Users must only be allowed to select from a list of already-known companies, or be allowed to request the addition of a new potential business partner.  Each company must have a unique identifier (again, it's a legal obligation) so why don't you get the users to do enough work to know with whom they are dealing?  Surely striking a multi-billion dollar deal with the Acme Widget company is a disaster, when actually you dealt with the Acme Wodget company.

If users don't know who they're dealing with, why oh why are they being allowed to add reference data to a database?

Are your punters so dappy that they can't be bothered to contact Companies House (or the U.S. equivalent thereof) and download a definitive list of all registered companies.  After that, users may only select from legitimate companies, not post code (zip code) plonkers!

<rant off>

<hastily dons asbestos-lined trousers>

 

Regards

T

RE: a question regarding data integrity

(OP)
well you do have a point and it is well taken despite the rant.  but let me ask you a simple question.  Do you want to be the guy that all the account people call every day to add new accounts to the system? Is your time best spent doing rote data entry - or should there be some way to automate that, which is the basis of the attempt at automation.   
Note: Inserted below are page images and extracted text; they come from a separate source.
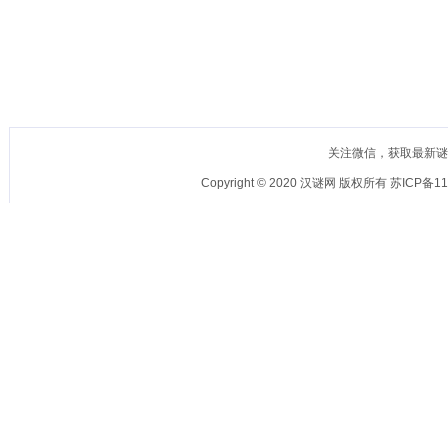
关注微信，获取最新谜语：
Copyright © 2020
汉谜网
版权所有 苏ICP备110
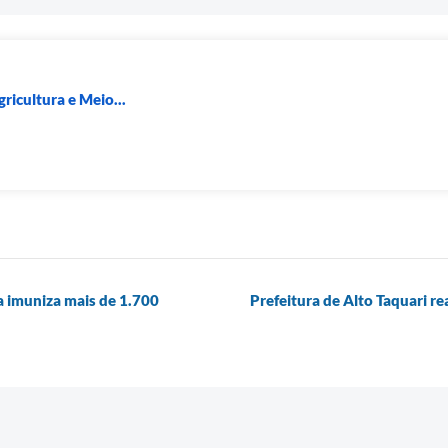
ricultura e Meio...
 imuniza mais de 1.700
Prefeitura de Alto Taquari re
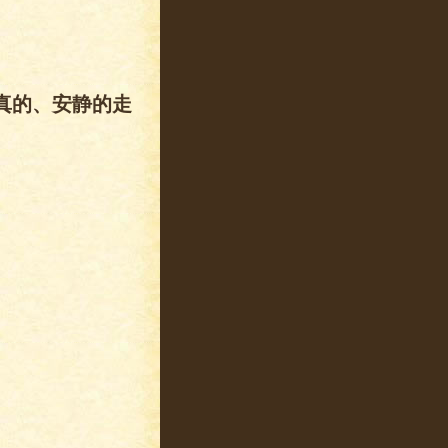
真的、安静的走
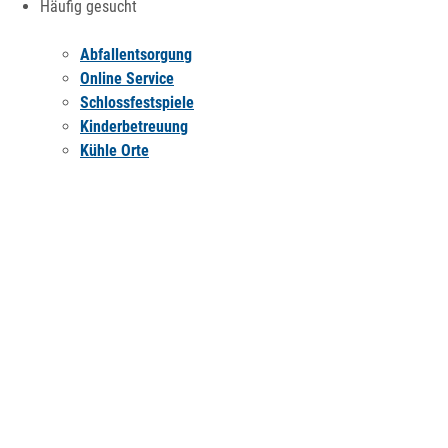
Häufig gesucht
Abfallentsorgung
Online Service
Schlossfestspiele
Kinderbetreuung
Kühle Orte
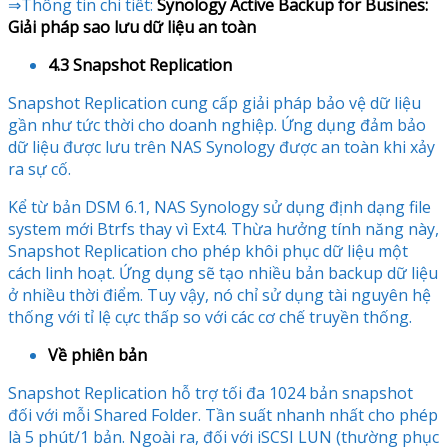
⇒Thông tin chi tiết:
Synology Active Backup for Busines:
Giải pháp sao lưu dữ liệu an toàn
4.3 Snapshot Replication
Snapshot Replication cung cấp giải pháp bảo vệ dữ liệu
gần như tức thời cho doanh nghiệp. Ứng dụng đảm bảo
dữ liệu được lưu trên NAS Synology được an toàn khi xảy
ra sự cố.
Kể từ bản DSM 6.1, NAS Synology sử dụng định dạng file
system mới Btrfs thay vì Ext4. Thừa hưởng tính năng này,
Snapshot Replication cho phép khôi phục dữ liệu một
cách linh hoạt. Ứng dụng sẽ tạo nhiều bản backup dữ liệu
ở nhiều thời điểm. Tuy vậy, nó chỉ sử dụng tài nguyên hệ
thống với tỉ lệ cực thấp so với các cơ chế truyền thống.
Về phiên bản
Snapshot Replication hỗ trợ tối đa 1024 bản snapshot
đối với mỗi Shared Folder. Tần suất nhanh nhất cho phép
là 5 phút/1 bản. Ngoài ra, đối với iSCSI LUN (thường phục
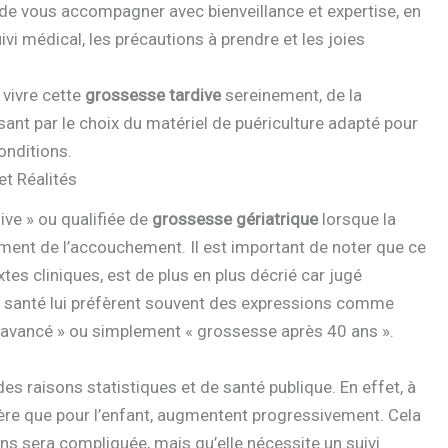
 de vous accompagner avec bienveillance et expertise, en
vi médical, les précautions à prendre et les joies
 vivre cette
grossesse tardive
sereinement, de la
ant par le choix du matériel de puériculture adapté pour
onditions.
et Réalités
ive » ou qualifiée de
grossesse gériatrique
lorsque la
ent de l’accouchement. Il est important de noter que ce
tes cliniques, est de plus en plus décrié car jugé
e santé lui préfèrent souvent des expressions comme
l avancé » ou simplement « grossesse après 40 ans ».
es raisons statistiques et de santé publique. En effet, à
 mère que pour l’enfant, augmentent progressivement. Cela
s sera compliquée, mais qu’elle nécessite un suivi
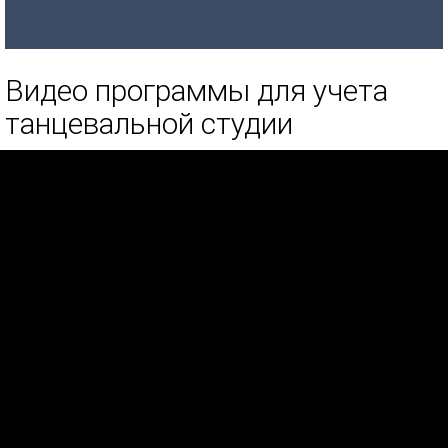
Видео программы для учета
танцевальной студии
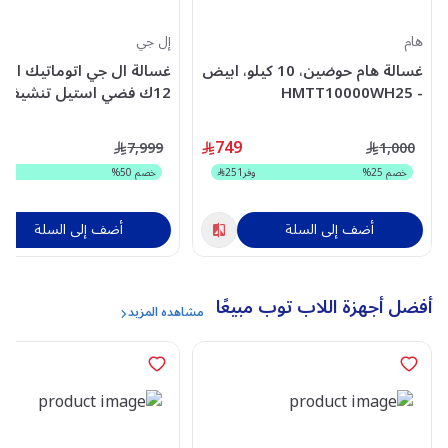
هام
إل جي
غسالة هام حوضين، 10 كيلو، ابيض
غسالة ال جي اتوماتيك امام
- HMTT10000WH25
WSV1208BST
9
749
7,999
1,000
خصم
25
%
وفر
251
خصم
50
%
وفر
0
أضف إلى السلة
أضف إلى السلة
أفضل أجهزة اللاب توب مبيعًا
مشاهده المزيد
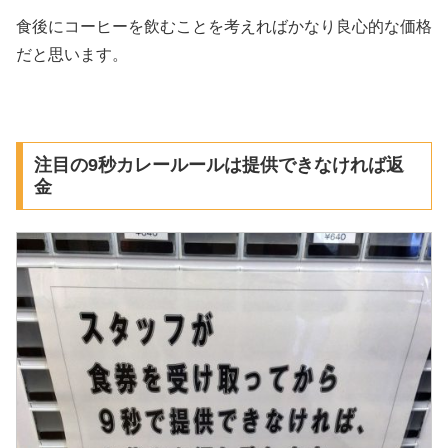
食後にコーヒーを飲むことを考えればかなり良心的な価格
だと思います。
注目の9秒カレールールは提供できなければ返
金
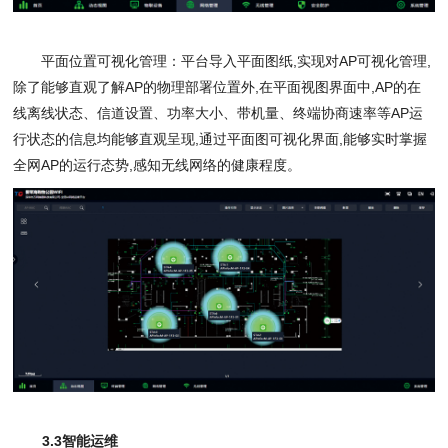
平面位置可视化管理：平台导入平面图纸
,
实现对
AP
可视化管理
,
除了能够直观了解
AP
的物理部署位置外
,
在平面视图界面中
,AP
的在
线离线状态、信道设置、功率大小、带机量、终端协商速率等
AP
运
行状态的信息均能够直观呈现
,
通过平面图可视化界面
,
能够实时掌握
全网
AP
的运行态势
,
感知无线网络的健康程度。
3.3
智能运维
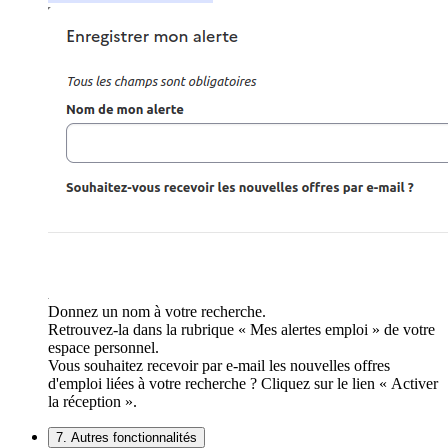
Donnez un nom à votre recherche.
Retrouvez-la dans la rubrique « Mes alertes emploi » de votre
espace personnel.
Vous souhaitez recevoir par e-mail les nouvelles offres
d'emploi liées à votre recherche ? Cliquez sur le lien « Activer
la réception ».
7. Autres fonctionnalités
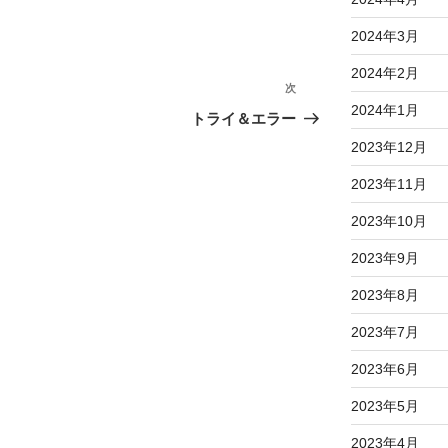
2024年3月
2024年2月
次
次
2024年1月
の
トライ＆エラー
投
2023年12月
稿
2023年11月
2023年10月
2023年9月
2023年8月
2023年7月
2023年6月
2023年5月
2023年4月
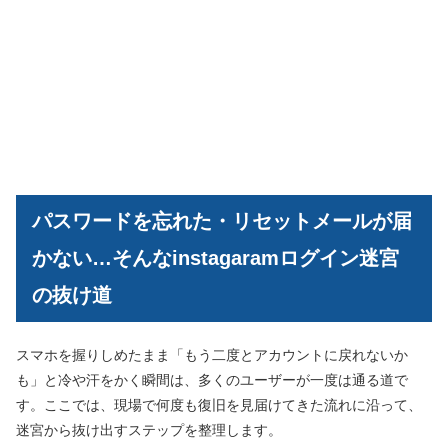
パスワードを忘れた・リセットメールが届
かない…そんなinstagaramログイン迷宮
の抜け道
スマホを握りしめたまま「もう二度とアカウントに戻れないか
も」と冷や汗をかく瞬間は、多くのユーザーが一度は通る道で
す。ここでは、現場で何度も復旧を見届けてきた流れに沿って、
迷宮から抜け出すステップを整理します。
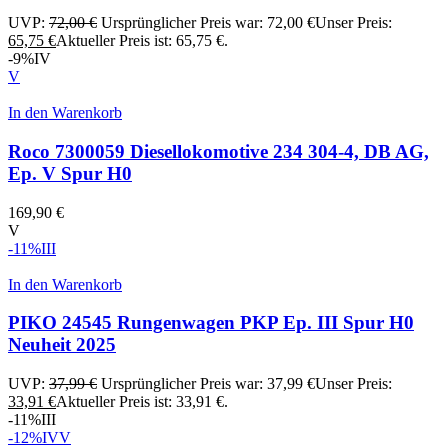
UVP:
72,00
€
Ursprünglicher Preis war: 72,00 €
Unser Preis:
65,75
€
Aktueller Preis ist: 65,75 €.
-9%
IV
V
In den Warenkorb
Roco 7300059 Diesellokomotive 234 304-4, DB AG,
Ep. V Spur H0
169,90
€
V
-11%
III
In den Warenkorb
PIKO 24545 Rungenwagen PKP Ep. III Spur H0
Neuheit 2025
UVP:
37,99
€
Ursprünglicher Preis war: 37,99 €
Unser Preis:
33,91
€
Aktueller Preis ist: 33,91 €.
-11%
III
-12%
IV
V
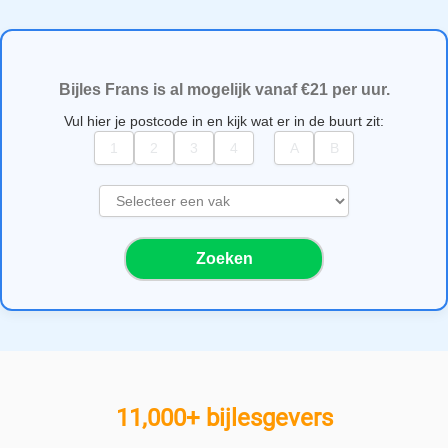
Bijles Frans is al mogelijk vanaf €21 per uur.
Vul hier je postcode in en kijk wat er in de buurt zit:
S
e
l
Zoeken
e
c
t
e
e
r
e
11,000+ bijlesgevers
e
n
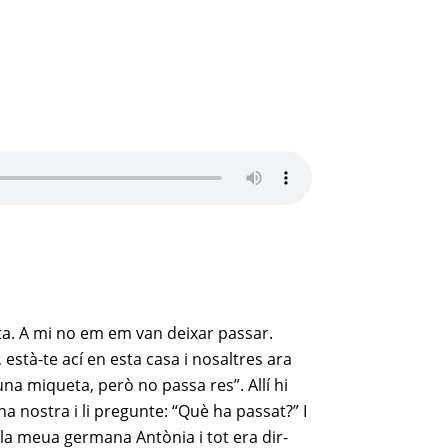
ueta. A mi no em em van deixar passar.
està-te ací en esta casa i nosaltres ara
na miqueta, però no passa res”. Allí hi
a nostra i li pregunte: “Què ha passat?” I
 la meua germana Antònia i tot era dir-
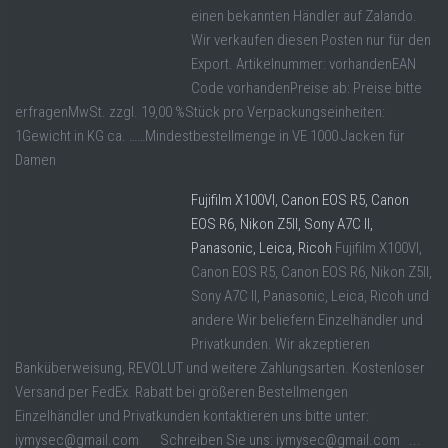
einen bekannten Händler auf Zalando.
Wir verkaufen diesen Posten nur für den
Export. Artikelnummer: vorhandenEAN
Code vorhandenPreise ab: Preise bitte
erfragenMwSt. zzgl. 19,00 %Stück pro Verpackungseinheiten:
1Gewicht in KG ca. ……Mindestbestellmenge in VE 1000 Jacken für
Damen
Fujifilm X100VI, Canon EOS R5, Canon
EOS R6, Nikon Z5II, Sony A7C II,
Panasonic, Leica, Ricoh
Fujifilm X100VI,
Canon EOS R5, Canon EOS R6, Nikon Z5II,
Sony A7C II, Panasonic, Leica, Ricoh und
andere Wir beliefern Einzelhändler und
Privatkunden. Wir akzeptieren
Banküberweisung, REVOLUT und weitere Zahlungsarten. Kostenloser
Versand per FedEx. Rabatt bei größeren Bestellmengen
Einzelhändler und Privatkunden kontaktieren uns bitte unter:
iymysec@gmail.com Schreiben Sie uns: iymysec@gmail.com ...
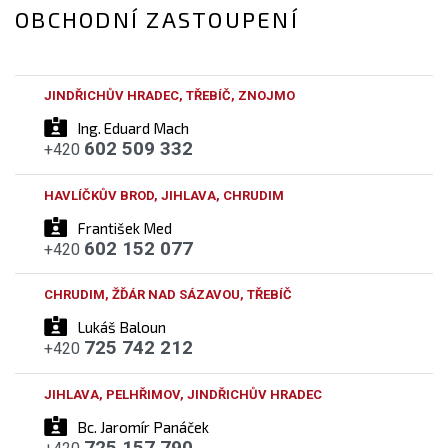
OBCHODNÍ ZASTOUPENÍ
JINDŘICHŮV HRADEC, TŘEBÍČ, ZNOJMO
Ing. Eduard Mach
602 509 332
+420
HAVLÍČKŮV BROD, JIHLAVA, CHRUDIM
František Med
602 152 077
+420
CHRUDIM, ŽĎÁR NAD SÁZAVOU, TŘEBÍČ
Lukáš Baloun
725 742 212
+420
JIHLAVA, PELHŘIMOV, JINDŘICHŮV HRADEC
Bc. Jaromír Panáček
725 157 790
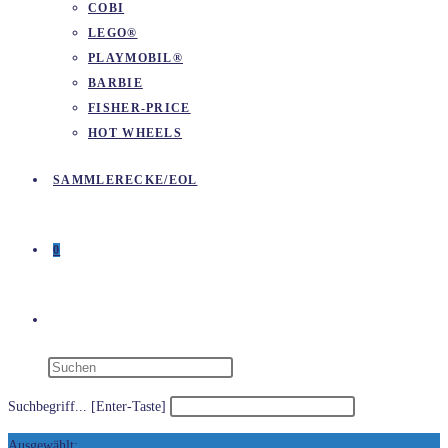
COBI
LEGO®
PLAYMOBIL®
BARBIE
FISHER-PRICE
HOT WHEELS
SAMMLERECKE/EOL
0
WEBSITE-
SUCHE
Suchbegriff... [Enter-Taste]
Ausgewählt:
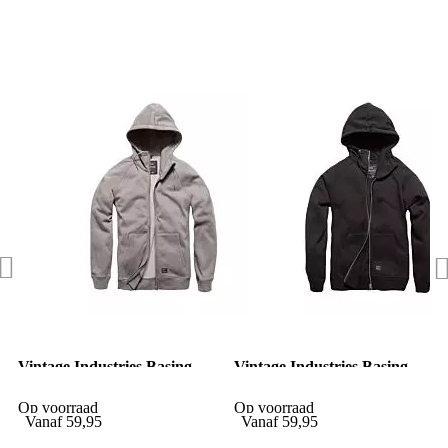
Vintage Industries Basing
Vintage Industries Basing
hooded zip sweater charcoal
hooded zip sweater black
Op voorraad
Op voorraad
Vanaf
59,95
Vanaf
59,95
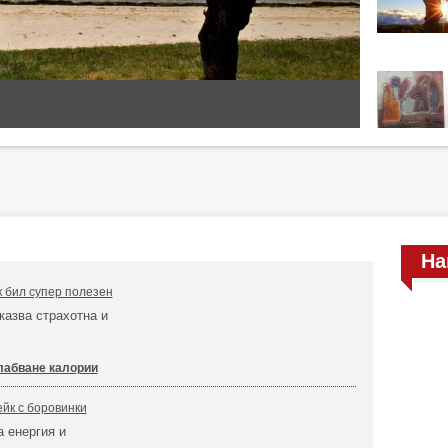
На
 бил супер полезен
казва страхотна и
лабване калории
йк с боровинки
а енергия и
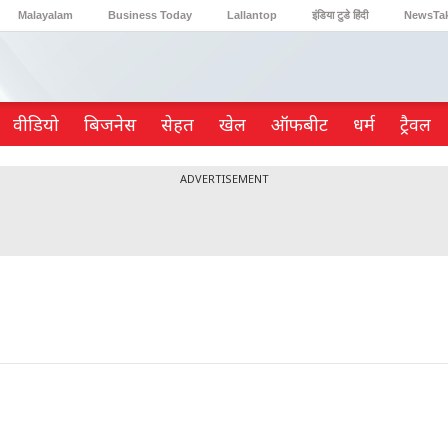
Malayalam
Business Today
Lallantop
इंडिया टुडे हिंदी
NewsTa
Reader’s Digest
Astro Tak
Gaming
वीडियो
ब‍िजनेस
सेहत
खेल
ऑफबीट
धर्म
ट्रैवल
ADVERTISEMENT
actually, i think the single point of entry is the way we're going to deal with it.  Someone (not me) is going to just have to suck it up and do it.
 

RE: a question regarding data integrity

unfortunately, somebody always has to...if not this, then something else...

Leslie

In an open world there's no need for windows and gates
www.ubuntu.com

RE: a question regarding data integrity

Sadly, I fear you're correct.

However, I do think there might be some mileage in downloading a master list from Companies House.  Users could then select, and where the "company doesn't exist" manual intervention would be necessary.  At least that way you would only be fettling the system when essential, not every time someone makes a new business contact.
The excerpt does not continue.